--- Exercise inputs ---
*** Block opens ***
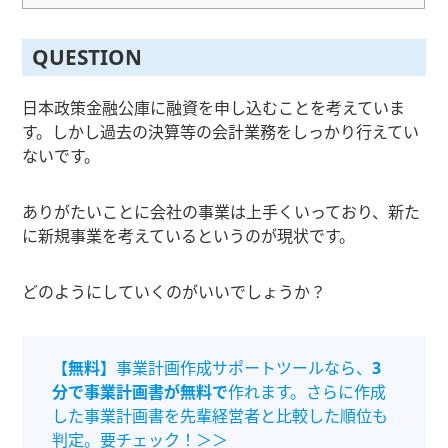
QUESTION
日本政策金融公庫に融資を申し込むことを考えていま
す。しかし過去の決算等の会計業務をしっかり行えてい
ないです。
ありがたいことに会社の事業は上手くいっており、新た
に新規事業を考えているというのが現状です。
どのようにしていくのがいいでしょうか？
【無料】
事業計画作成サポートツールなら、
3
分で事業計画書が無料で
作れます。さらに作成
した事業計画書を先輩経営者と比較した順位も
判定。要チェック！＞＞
*** Block closes ***
*** Block opens ***
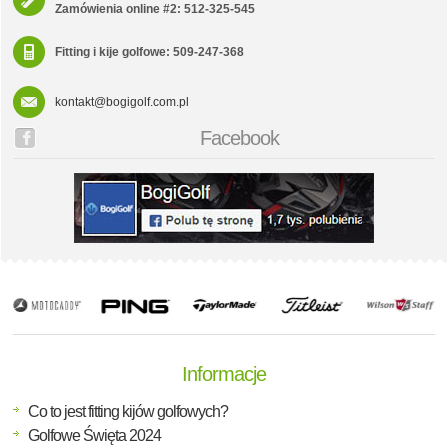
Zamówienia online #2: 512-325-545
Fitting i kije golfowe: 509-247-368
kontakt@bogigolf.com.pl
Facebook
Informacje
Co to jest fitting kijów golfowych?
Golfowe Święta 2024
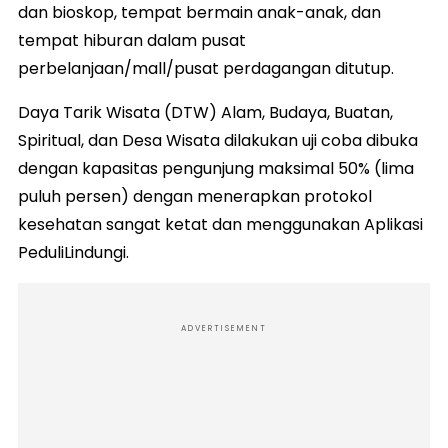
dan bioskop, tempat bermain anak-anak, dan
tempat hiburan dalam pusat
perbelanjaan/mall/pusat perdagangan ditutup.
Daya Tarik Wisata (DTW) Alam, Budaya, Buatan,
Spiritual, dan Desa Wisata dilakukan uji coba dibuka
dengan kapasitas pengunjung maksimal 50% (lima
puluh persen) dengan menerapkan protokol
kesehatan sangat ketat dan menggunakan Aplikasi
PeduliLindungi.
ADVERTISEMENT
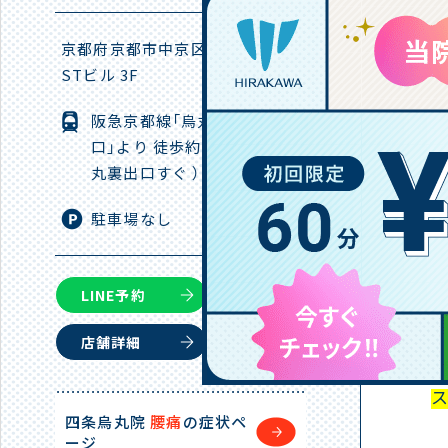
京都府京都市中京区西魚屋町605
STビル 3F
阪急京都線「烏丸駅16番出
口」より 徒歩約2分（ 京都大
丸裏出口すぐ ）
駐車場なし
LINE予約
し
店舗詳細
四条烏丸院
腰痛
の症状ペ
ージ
*** Block closes ***
*** Block opens ***
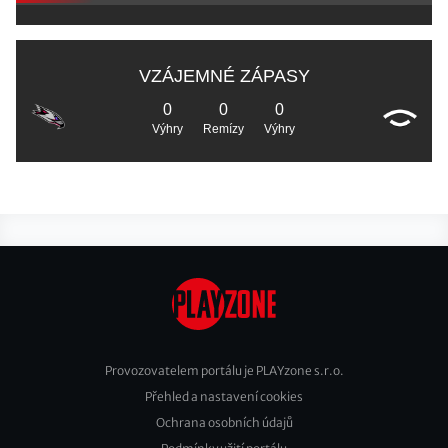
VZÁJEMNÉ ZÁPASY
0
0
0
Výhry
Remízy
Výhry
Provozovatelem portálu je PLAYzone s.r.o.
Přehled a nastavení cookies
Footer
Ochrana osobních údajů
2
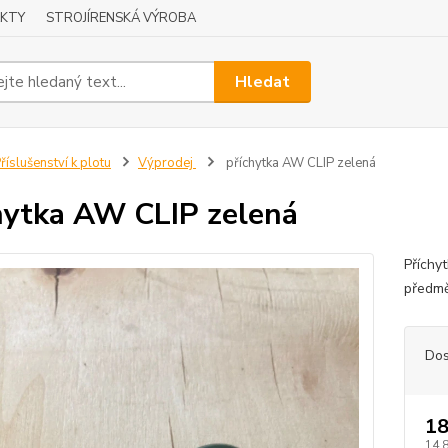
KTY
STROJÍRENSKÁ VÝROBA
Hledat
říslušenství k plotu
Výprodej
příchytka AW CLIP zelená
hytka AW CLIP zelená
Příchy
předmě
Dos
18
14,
*** Block closes ***
--- Work task ---
Every line above that holds the string "dengan" should be copied into the answer.

--- Solution ---
dengan kapasitas pengunjung maksimal 50% (lima
puluh persen) dengan menerapkan protokol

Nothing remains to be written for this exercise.